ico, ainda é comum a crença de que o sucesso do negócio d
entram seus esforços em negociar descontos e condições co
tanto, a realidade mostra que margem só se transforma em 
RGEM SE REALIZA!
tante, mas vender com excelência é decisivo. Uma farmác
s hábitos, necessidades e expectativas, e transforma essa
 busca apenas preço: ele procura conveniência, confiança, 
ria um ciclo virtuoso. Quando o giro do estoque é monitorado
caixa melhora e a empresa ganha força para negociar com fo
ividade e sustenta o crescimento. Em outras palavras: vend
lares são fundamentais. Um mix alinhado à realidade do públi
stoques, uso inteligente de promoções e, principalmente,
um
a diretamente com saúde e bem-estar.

--- --- ---

ABOUT THIS EXERCISE:
Every line of the records should be reproduced exactly.

ANSWER BOX:
ico, ainda é comum a crença de que o sucesso do negócio d
entram seus esforços em negociar descontos e condições co
tanto, a realidade mostra que margem só se transforma em 
RGEM SE REALIZA!
tante, mas vender com excelência é decisivo. Uma farmác
s hábitos, necessidades e expectativas, e transforma essa
 busca apenas preço: ele procura conveniência, confiança, 
ria um ciclo virtuoso. Quando o giro do estoque é monitorado
caixa melhora e a empresa ganha força para negociar com fo
ividade e sustenta o crescimento. Em outras palavras: vend
lares são fundamentais. Um mix alinhado à realidade do públi
stoques, uso inteligente de promoções e, principalmente,
um
a diretamente com saúde e bem-estar.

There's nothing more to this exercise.